CHARLES BUKOWSKI’S RESPONSES TO QUESTIONS POSED BY NEW YORK QUARTERLY INTERVIEWER: 

I write right off the typer. I call it my “machinegun.” …The next day I retype the poem and automatically make a change or two…I seldom know what I’m going to write when I sit down….The writing’s easy, it’s the living that is sometimes difficult.

I don’t carry notebooks and I don’t consciously store ideas. I try not to think that I am a writer and I am pretty good at doing that. I don’t like writers, but then I don’t like insurance salesmen either.

I love solitude but I don’t need it to the exclusion of somebody I care for in order to get some words down.
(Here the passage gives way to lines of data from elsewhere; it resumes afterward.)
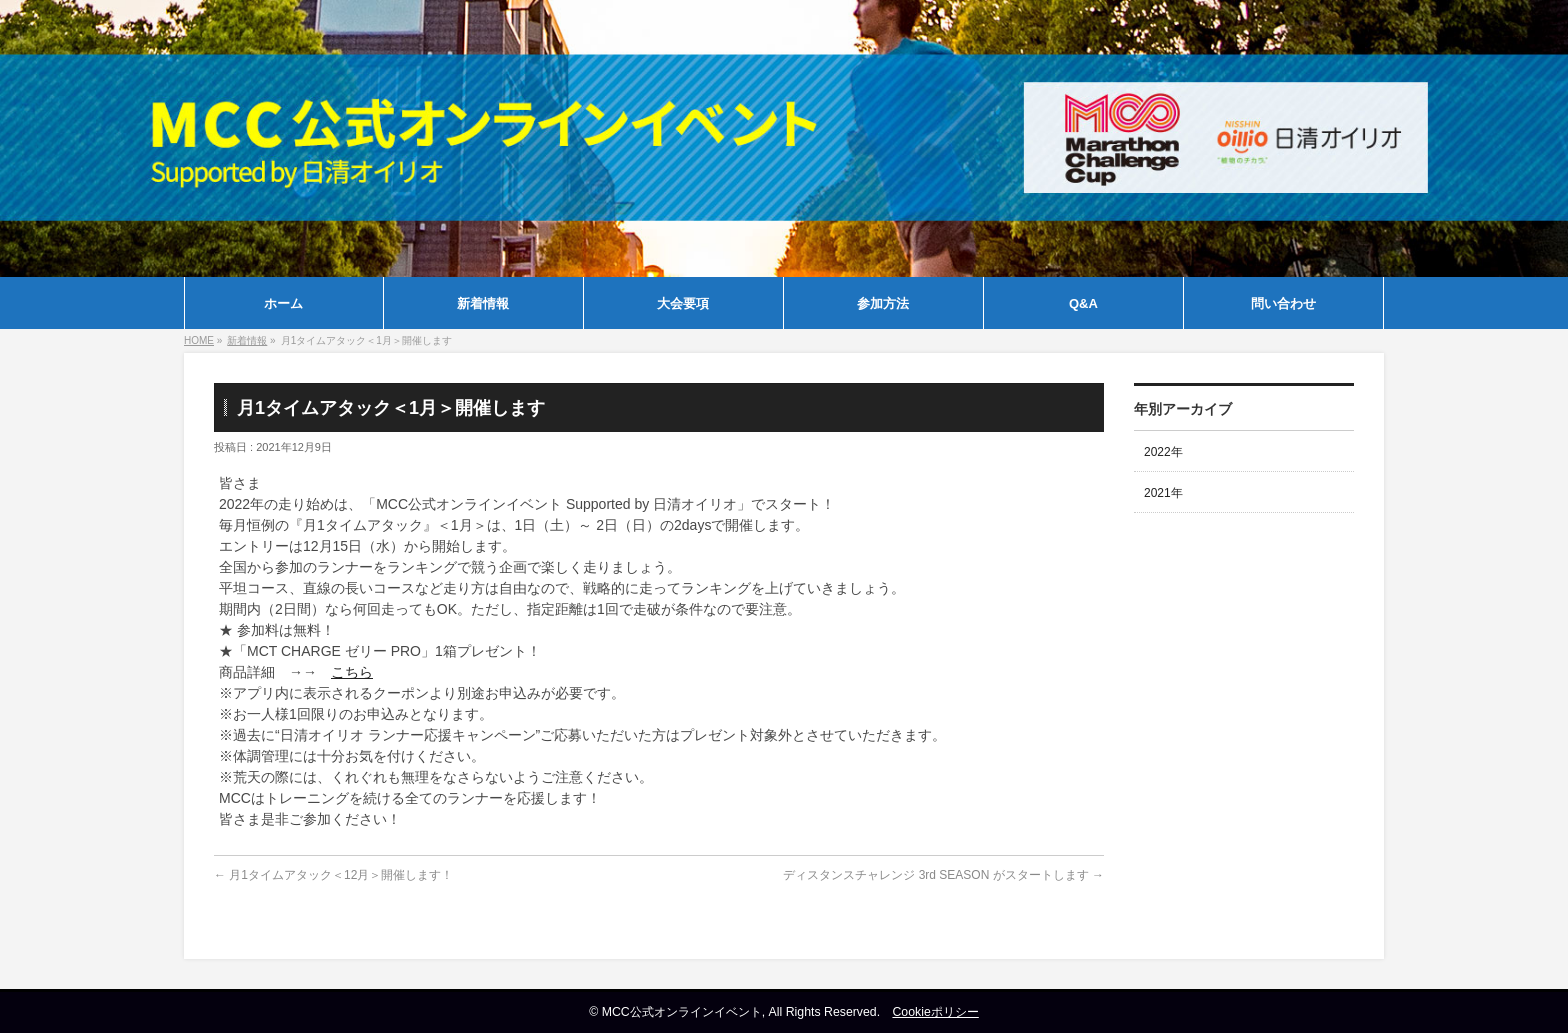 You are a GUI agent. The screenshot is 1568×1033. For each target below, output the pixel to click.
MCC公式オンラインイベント (682, 1012)
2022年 (1163, 452)
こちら (352, 672)
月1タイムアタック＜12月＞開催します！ (333, 875)
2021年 (1163, 493)
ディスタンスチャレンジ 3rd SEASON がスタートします (943, 875)
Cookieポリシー (935, 1012) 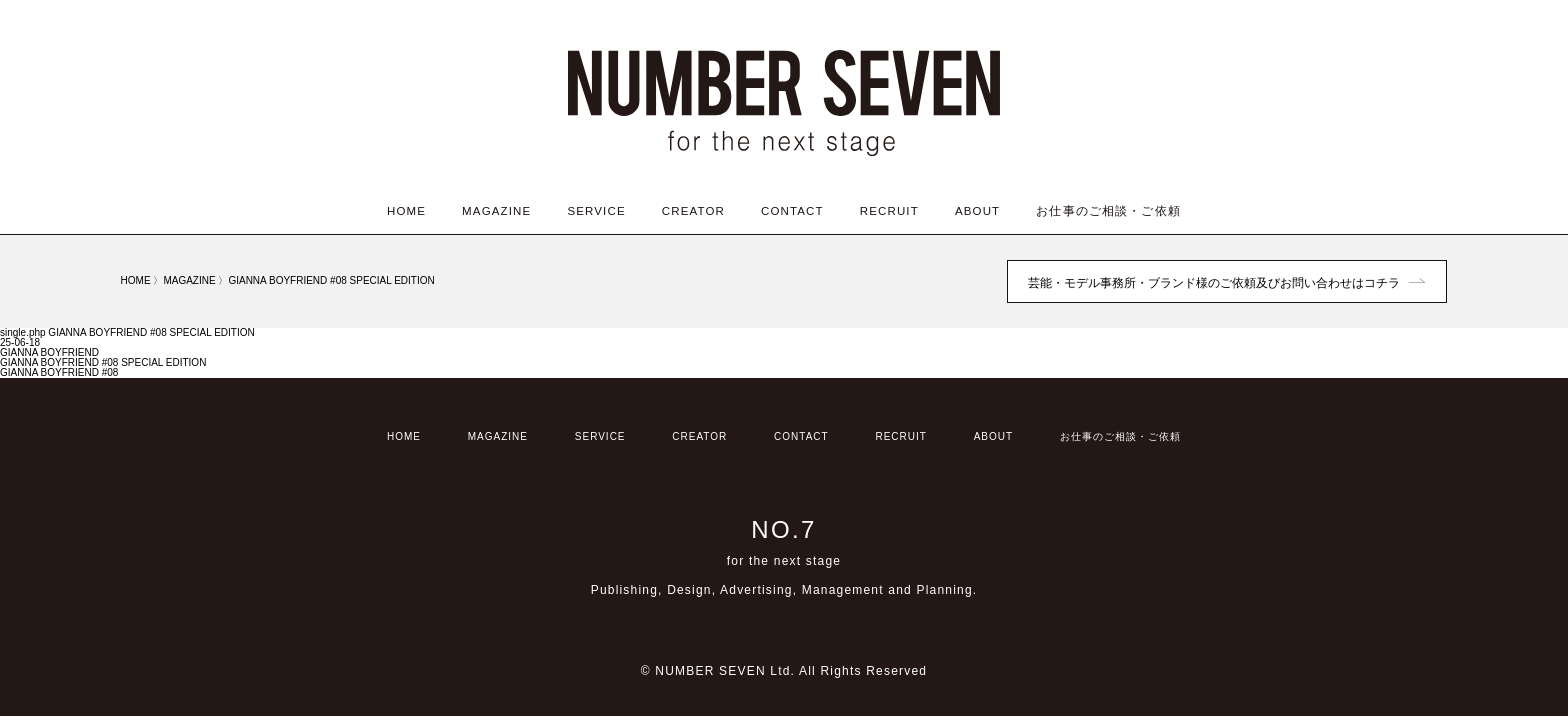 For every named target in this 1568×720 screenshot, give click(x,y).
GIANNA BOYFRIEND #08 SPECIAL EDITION (103, 362)
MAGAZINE (496, 211)
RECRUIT (889, 211)
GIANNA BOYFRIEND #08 (59, 372)
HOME (406, 211)
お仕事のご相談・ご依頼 (1108, 211)
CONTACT (792, 211)
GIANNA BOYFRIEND (49, 352)
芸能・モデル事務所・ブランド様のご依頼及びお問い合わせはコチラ (1214, 283)
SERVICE (596, 211)
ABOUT (977, 211)
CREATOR (693, 211) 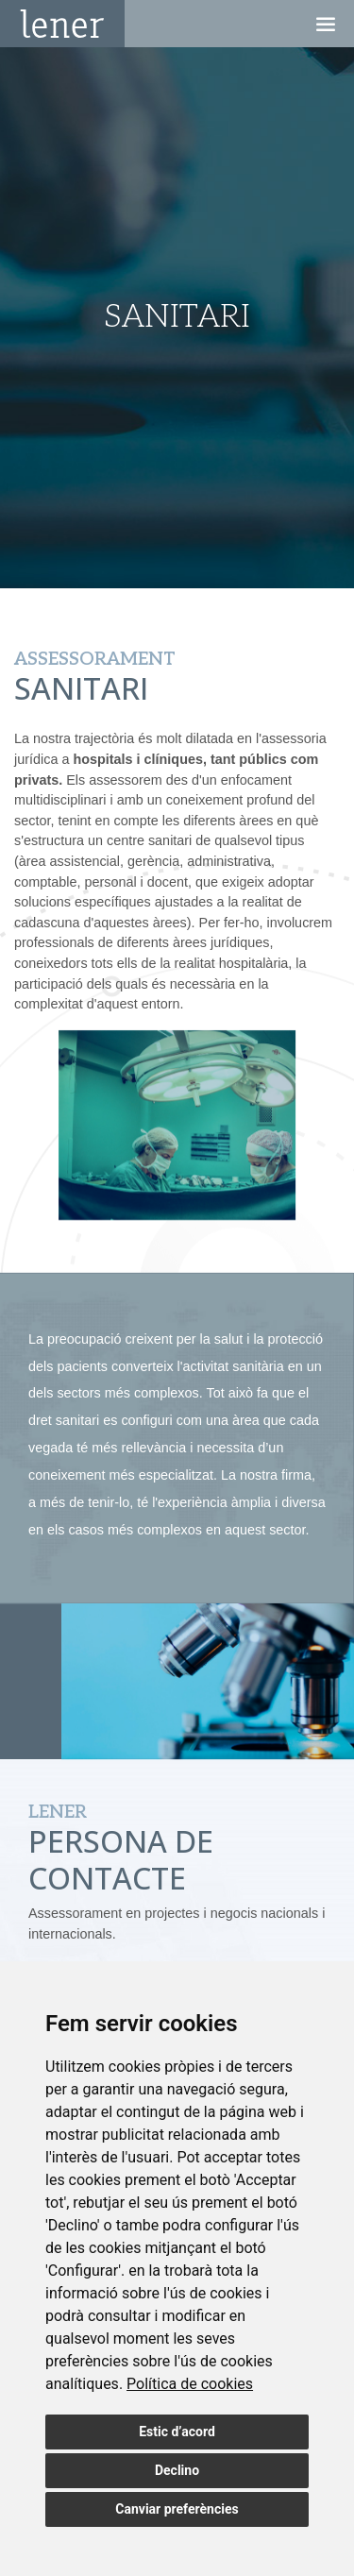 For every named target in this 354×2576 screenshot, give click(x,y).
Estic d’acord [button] (177, 2431)
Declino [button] (177, 2470)
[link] (189, 2384)
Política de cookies (189, 2384)
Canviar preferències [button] (176, 2509)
I figure if I can’t write under all circumstances, then I’m just not good enough to do it….I have written with children running about the room having at me with squirt guns….One thing does bother me, though: to overhear somebody’s loud tv, a comedy program with a laugh track.

[Writers I admire include] John Fante, Knut Hamsun, the Celine of Journey; Dostoesvsky, of course; Jeffers of the long poems only; Conrad Aiken, Catullus…not too many.

There’s too much bad poetry being written today…Bad poetry is caused by people who sit down and think, Now I am going to write a Poem…

[A poet starting out today] should realize that if he writes something and it bores him it’s going to bore many other people also. There is nothing wrong with a poetry that is entertaining and easy to understand. Genius could be the ability to say a profound thing in a simple way. He should stay the hell out of writing classes and find out what’s happening around the corner. And bad luck for the young poet would be a rich father, an early marriage, an early success or the ability to do anything very well.